E entre todas as perguntas, há uma que ecoa com mais frequência do que qualquer outra:
“O que faz alguém deixar tudo?”
Essa pergunta é o espelho da reflexão do nosso tempo. Porque o homem moderno já não entende o “deixar”, nem tampouco o “tudo”.
Ele entende de acumular, possuir, controlar, dominar — mas não de oferecer.
E talvez por isso o testemunho de quem renúncia ao amor escandaliza tanto: porque recorda ao mundo o que ele esqueceu — que só o amor dá sentido à entrega.
Mas afinal, o que é isso tudo de que tanto conversamos?
Será o dinheiro ?
Não nos falta o necessário, e aprender que a verdadeira riqueza é não precisar de nada além de Deus.
Será o conforto ?
Vivemos bem, e com a paz que vem da conformidade.
Será que o poder ?
Servimos Àquele que é o Senhor do universo — e em Seu serviço encontra-se realeza.
Será o prazer carnal ?
Os que só conhecem o prazer da carne nunca provaram o júbilo do espírito.
Então o que é esse “tudo” que tanto espanta, esse tudo que deixamos para trás?
Talvez não seja “coisa” alguma, mas um modo de existir .
O “tudo” é o ego que quer reinar.
É o “eu” que exige, que se impõe, que quer dominar até Deus.
É o desejo de ser o centro — a tentação mais antiga da humanidade: “sereis como deuses” (Gn 3,5).
Deixar tudo, portanto, não é empobrecer, mas abrir espaço .
Não é negar a vida, mas libertá-la da posse.
O “tudo” que deixamos é o direito de mandar em nós mesmos , e em troca recebemos o dom de sermos servos de Alguém maior.
É paradoxal, mas é real: quem se entrega totalmente a Deus, não se anula — se encontra .
“Quem quiser salvar a sua vida, perdê-la-á; mas quem perder a sua vida por causa de Mim, encontre-la-á.” (Mt 16,25)
O mundo pensa que liberdade é fazer o que se quer.
Mas isso é escravidão disfarçada — porque quem vive segundo os caprichos da vontade, logo se torna servo de suas paixões.
A verdadeira liberdade é fazer o que se deve , e amar o dever até que ele se torne alegria.
A civilização moderna é marcada por um culto ao eu . Nietzsche proclamou a morte de Deus , mas o que ele realmente matou foi o homem que acreditou em algo maior que si mesmo.
Desde então, o altar ficou vazio — e o ego sentou-se sobre ele.
O homem moderno adora o próprio reflexo, e chama isso de autonomia.
Quando o ego é o ídolo, tudo se fragmenta.
A vida se torna uma sequência de desejos insaciáveis, e o coração se perde no ruído das próprias vontades.

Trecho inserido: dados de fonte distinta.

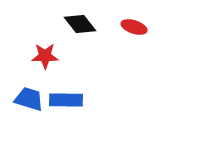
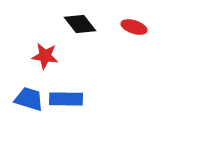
red star: rotated 8 degrees clockwise
blue rectangle: moved 1 px up
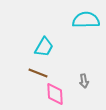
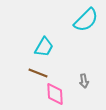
cyan semicircle: rotated 136 degrees clockwise
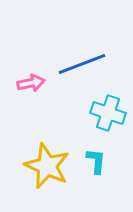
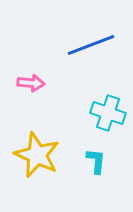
blue line: moved 9 px right, 19 px up
pink arrow: rotated 16 degrees clockwise
yellow star: moved 10 px left, 11 px up
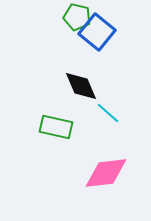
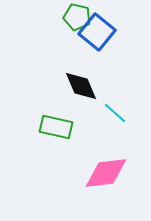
cyan line: moved 7 px right
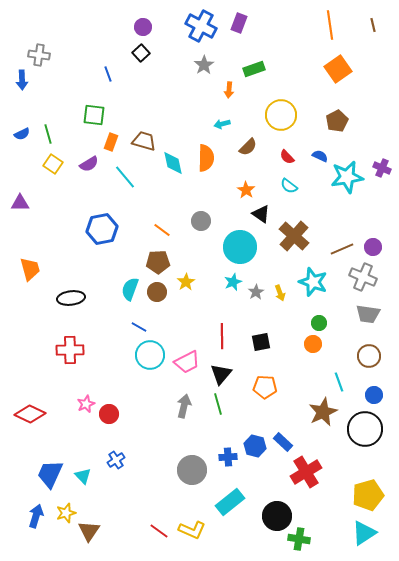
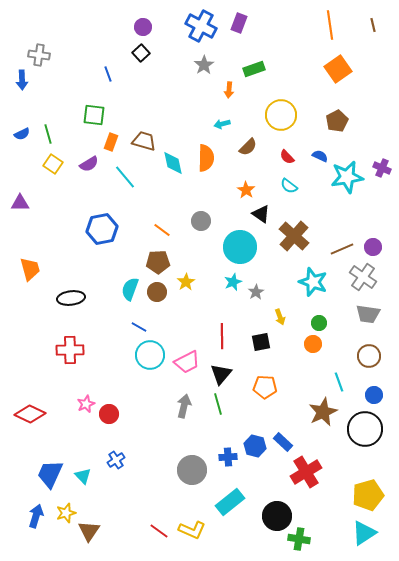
gray cross at (363, 277): rotated 12 degrees clockwise
yellow arrow at (280, 293): moved 24 px down
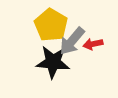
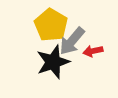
red arrow: moved 7 px down
black star: rotated 24 degrees counterclockwise
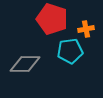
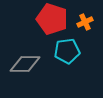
orange cross: moved 1 px left, 7 px up; rotated 14 degrees counterclockwise
cyan pentagon: moved 3 px left
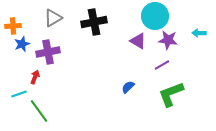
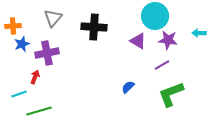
gray triangle: rotated 18 degrees counterclockwise
black cross: moved 5 px down; rotated 15 degrees clockwise
purple cross: moved 1 px left, 1 px down
green line: rotated 70 degrees counterclockwise
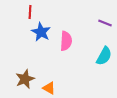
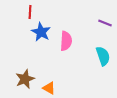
cyan semicircle: moved 1 px left; rotated 48 degrees counterclockwise
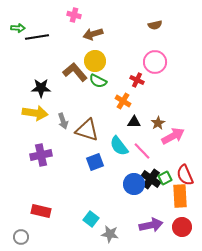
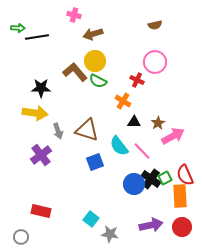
gray arrow: moved 5 px left, 10 px down
purple cross: rotated 25 degrees counterclockwise
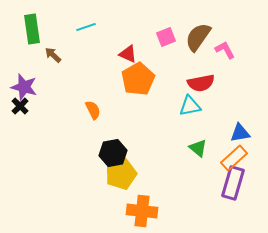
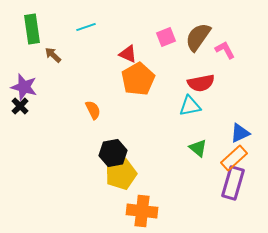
blue triangle: rotated 15 degrees counterclockwise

Quem vive para o “eu” perde o sentido do “nós”, e consequentemente, o sentido de Deus.
E aqui está o ponto: o religioso, ao “deixar tudo”, não foge do mundo — liberta-se do cativeiro de si mesmo. Enquanto o homem comum precisa de mil distrações para sustentar o vazio, o consagrado aprende a habitar no silêncio, onde tudo o que é humano se encontra com o divino.
Deixar tudo é um ato de coragem. Mas é também um ato de fidelidade — fidelidade a um chamado que não suporta meias medidas, que exige o todo e devolve o Todo. A vocação é uma chama que consome, mas não queima; é como a sarça ardente que Moisés viu: o fogo é de Deus, e a planta continua viva.
Por isso, quando alguém pergunta:
— “Como vocês tiveram coragem de deixar tudo?”
Eu sorrio e respondo:"Não deixamos nada. Apenas devolvemos o que nunca nos pertenceu."
Porque tudo o que o mundo chama de “tudo” — sucesso, prazeres, controle, opinião — é apenas pó.
E como lembra o Eclesiastes , “ vaidade das vaidades, tudo é vaidade ” (Ecl 1,2).
O que deixamos, afinal, é o efêmero. E o que ganhamos é o Eterno.
O mundo nos chama de tolos por termos deixou tudo; mas é o mundo que se perde tentando possuir o que jamais poderá segurar. Deixar tudo é, no fundo, abrir as mãos para receber o infinito.
E só compreende isso quem já ouviu Deus chamar pelo nome, no silêncio do coração.